Gobindobhog rice: In high dema (Credit: PREETI SINGH) Why Gobindobhog rice fails to yield in saline soil?

gobindobhog aromatic rice is essential to many delicacies in eastern India. This small-grain rice variety commands high premium in domestic and international markets. But its cultivation is limited to a few districts, such as Nadia, Murshidabad, Bankura and Purulia, in West Bengal. Much of the state's agricultural land is unfit for its cultivation, because Gobindobhog is sensitive to coastal saline ecosystem.
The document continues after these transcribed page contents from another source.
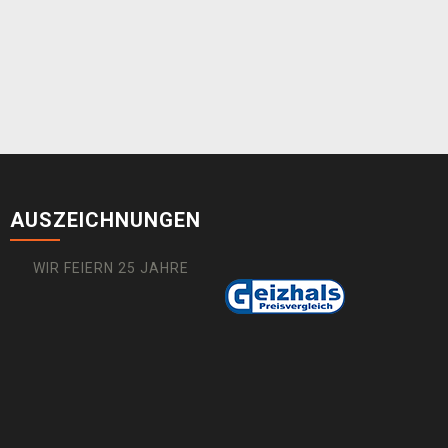
AUSZEICHNUNGEN
WIR FEIERN 25 JAHRE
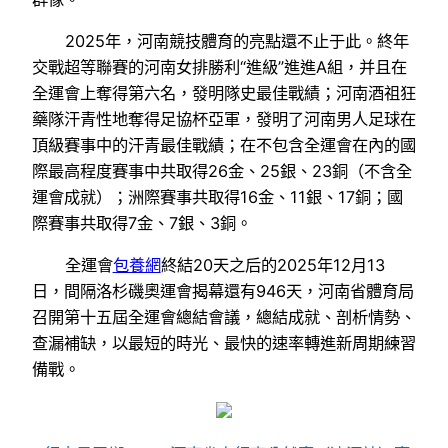
2025年，河南競技體育的亮點還不止于此。終年
交戰超等聯賽的河南女排勝利“進級”進進A組，并且在
全運會上奪得第六名，發明隊史最佳戰績；河南酒祖狂
藥隊汗青性地奪得足協杯亞軍，發明了河南男人足球在
頂級賽事中的汗青最佳戰績；在不包含全運會在內的國
際最高程度賽事中共取得26金、25銀、23銅（不含全
運會成就）；洲際賽事共取得16金、11銀、17銅；國
際賽事共取得7金、7銀、3銅。
全運會
包養網
終結20天之后的2025年12月13
日，間隔洛杉磯奧運會揭幕還有946天，河南省體育局
召開第十五屆全運會總結會議，總結成就、剖析情勢、
查漏補缺，以最短的時光、最快的速率轉進新周期練習
備戰。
A team of agriculture scientists from two institutions in Kolkata--University of Calcutta and Bose Institute--recently found out how salinity affects the rice variety. They zeroed in on a gene that imparts salt stress tolerance to paddy plants for long time and found that it remains suppressed in Gobindobhog. Since managing soil salinity is a problem, the findings, published in Plant Cell Reports (volume 27, 8) in August, offer a chance to enhance the expression of the gene in Gobindobhog and make it salt-tolerant.
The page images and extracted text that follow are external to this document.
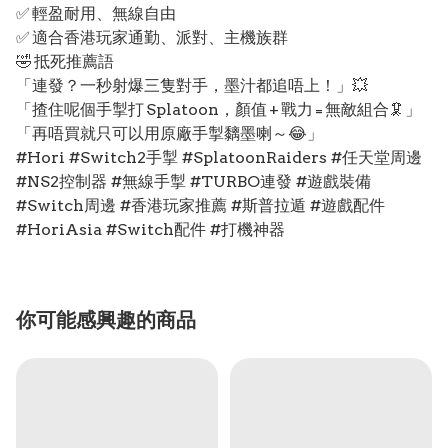
✅ 輕盈耐用、無線自由
✅ 適合香港玩家通勤、派對、主機族群
🤣 抵死推薦語
「連發？一秒射爆三隻對手，墨汁都追唔上！」💥
「揸住呢個手掣打 Splatoon，顏值 + 戰力 = 無敵組合🦑」
「再唔買就只可以用原廠手掣黐墨喇～😂」
#Hori #Switch2手掣 #SplatoonRaiders #任天堂周邊
#NS2控制器 #無線手掣 #TURBO連發 #遊戲裝備
#Switch周邊 #香港玩家推薦 #斯普拉遁 #遊戲配件
#HoriAsia #Switch配件 #打機神器
你可能感興趣的商品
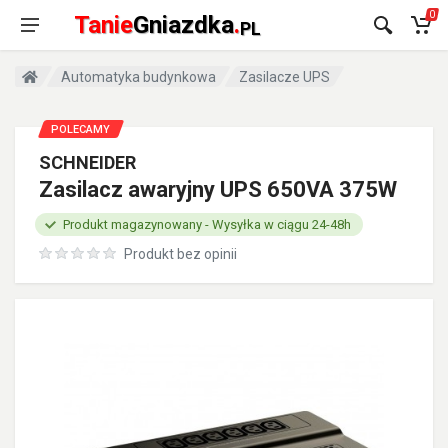
0
Tanie
Gniazdka
.
PL
Automatyka budynkowa
Zasilacze UPS
POLECAMY
SCHNEIDER
Zasilacz awaryjny UPS 650VA 375W
Produkt magazynowany - Wysyłka w ciągu 24-48h
Produkt bez opinii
To understand the salt stress in Gobindobhog, Aryadeep Roychoudhury from Calcutta university and his team compared it with a salt-sensitive rice variety, M-1-48, and a salt-tolerant rice variety, Nonabokra. They exposed the seedlings to brine (a solution of sodium chloride) for 48 hours and analyzed the effects. The detrimental effects of salinity were most pronounced in Gobindobhog. "Its root length was inhibited by 46.8 per cent while the shoot length inhibition was 91.3 per cent," said Roychoudhury. Salinity also induced stress symptoms such as wilting and bleaching of leaves in it.

Exposure to excessive salt results in ion imbalance and water stress in cells and damages the cell membrane. This results in wilting. Gobindobhog seedlings suffered significant wilting, the scientists reported. Bleaching of leaves, caused due to chlorophyll loss, is also an important indicator of salt stress in plants. Gobindobhog seedlings lost over 57 per cent of chlorophyll, while M-1-48 and Nonabokra varieties lost 47 per cent and 34.4 per cent of the pigment. The salt-tolerant Nonabokra variety remained healthy and green. The team concluded that certain genes like Rab16A/SamDC and related proteins that helped Nonabokra overcome salt stress, were functioning poorly in Gobindobhog and M-1-48.

"Given the saline nature of much of the agricultural land in coastal India, the assessment was essential," said Himadri Sekhar Sen, an expert on soil salinity and former director of Central Research Institute of Jute & Allied Fibres (icar), West Bengal. The research also points out the fact that adequate measures need to be taken to protect the cultivar from salinity's adverse effects, Sen said.

The only small-grain aromatic rice variety grown in West Bengal's coastal saline soil is Gayasur, said Pranab Chattopadhyay of Bidhan Chandra Krishi Viswabidyalaya, Nadia, West Bengal. The scientists claim as new varieties of Gobindobhog are being developed, the future implications of the research could be interesting.

"We have developed four high yielding rice varieties of Gontrabhog, a type of Gobindobhog," said Jaydeb Chatterjee of Gontra Samabai Krishi Unnaian Samittee Limited, West Bengal. "But we can't cultivate them in saline ecosystem," he said. "Our findings will pave the way for extrapolating such studies," said Roychoudhury.